MADERA COUNTY — The Madera County Board of Supervisors on Tuesday, July 2 voted 4-to-1 to direct the County’s agricultural commissioner to begin crafting an ordinance to regulate the cultivation of industrial hemp in Madera County.
“This is a cash crop that Madera County can really make some money on,” said Supervisor Tom Wheeler. “People have been using [hemp] since George Washington’s time. He grew it himself.”
Wheeler added, “Today, the medicine part of it is where the big money is.” Wheeler said he uses CBD oil — which is produced from industrial hemp — to treat his own pain. “The stuff really works.”
Supervisor David Rogers agreed, mentioning a friend who used the oil to treat pain from cancer. “CBD allows people to have a decent life when they are in pain,” Rogers affirmed while noting that growing hemp has become increasingly profitable. “I don’t want to hinder our farmers from growing a legitimate crop.”
Supervisors had planned to consider adopting an industrial hemp ordinance in March but the item was pulled from the board’s agenda at the last minute.
In a brief but highly emotional plea before Tuesday’s vote, Supervisor Max Rodriguez tried to convince his fellow board members to keep the current marijuana and hemp moratoriums in place. “What is our society coming to?” Rodriguez said. “There are already so many ways for people to get high.”
The move by supervisors Tuesday is an attempt to keep pace with what Ag Commissioner Stevie McNeill describes as “the Wild West” — the scramble by entrepreneurs and farmers alike to get a piece of the booming CBD oil craze, which is projected to be a $22 billion business by 2022.
Industrial hemp is marijuana’s non-psychoactive cousin, containing no more than three-tenths of 1 percent THC, the ingredient in marijuana that produces a high.
Hemp may not give users a buzz but lately CBD oil made from it has become a wildly popular remedy for just about every pain, ache or illness.

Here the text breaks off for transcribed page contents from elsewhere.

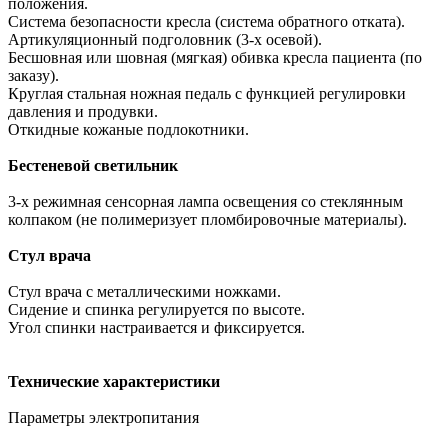
положения.
Система безопасности кресла (система обратного отката).
Артикуляционный подголовник (3-х осевой).
Бесшовная или шовная (мягкая) обивка кресла пациента (по
заказу).
Круглая стальная ножная педаль с функцией регулировки
давления и продувки.
Откидные кожаные подлокотники.
Бестеневой светильник
3-х режимная сенсорная лампа освещения со стеклянным
колпаком (не полимеризует пломбировочные материалы).
Стул врача
Стул врача с металлическими ножками.
Сидение и спинка регулируется по высоте.
Угол спинки настраивается и фиксируется.
Технические характеристики
Параметры электропитания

CBD oil is also being touted more and more as an answer to the opioid epidemic.
According to McNeill, industrial hemp farmers around the country growing for CBD use are reportedly grossing as much as $50,000 an acre. By comparison, almonds gross about $5,200 per acre.
And industrial hemp does not take any more water to grow than cotton or almonds, about 2 to 3 acre/feet per acre — and it can yield two crops a year.
But two dozen counties around the Golden State still currently have some type of “temporary suspension” ordinances with regard to industrial hemp, including Mariposa, Merced and Tulare. The bans remain in place, in part, because of the difficulty of differentiating industrial hemp from medical and recreational marijuana — or cannabis. Since since hemp and cannabis flowers look the same, the process usually requires lab testing to gauge a plant’s THC content.
Ag Commissioner McNeill told supervisors this week: “With the price per acre that [hemp for] CBD is bringing, you can understand why there’s certainly a lot of interest out there from the public.”
Five people have registered with the County and paid a $900 fee to the California Department of Food and Agriculture (CDFA) to grow hemp in Madera County.
“Once they do that and if they have met all the requirements, they are allowed to grow it,” said McNeill, who added that she’s not sure if industrial hemp operations have actually started planting yet.
“We haven’t had a chance to follow up with them,” she said. “Right now, it’s like the Wild West.”
The Madera County Farm Bureau has yet to take a formal position on industrial hemp. MCFB Executive Director Christina Beckstead sat in on Tuesday’s supervisor’s meeting to listen to Commissioner McNeil’s presentation to the board about industrial hemp.
The 2014 U.S. Farm Bill opened the door for industrial hemp in the U.S. and the 2018 Farm Bill allowed for commercial cultivation.
California’s Proposition 64, passed by voters in 2016, paved the way for sales of recreational marijuana and also the cultivation and production of industrial hemp — which can gross as much as $50,000 to $55,000 per acre according to industry reports.
Madera County Sheriff Jay Varney also attended Tuesday’s board meeting and afterward, said his department is ready for industrial hemp.
“The County needs to move ahead intelligently now,” the sheriff said. “I hope whatever ordinance the board passes is black and white — and will allow us to police things on a very clear line.”
Sheriff Varney said he is expecting the County’s new industrial hemp ordinance to be in place by January 2020. McNeill said she hopes to return to supervisors within a month or so with a more specific plan.
“First, I need to talk to the county counsel, the sheriff and the D.A.,” McNeill said Tuesday. “Then I’ve got to put together some options. It’s clear the board wants me to come back with something as soon as possible.
McNeil’s small department, which includes seven inspectors, will receive $2,000 from the CDFA to defray the cost of research required to get an industrial hemp ordinance in place.
The CDFA is the state agency charged with oversight of California’s nascent industrial hemp industry and McNeil must coordinate her activities with rapidly evolving directives from CDFA officials.
“I’m here to start a dialogue,” McNeil told supervisors Tuesday. “Industrial hemp is here. It’s already happening in our county.”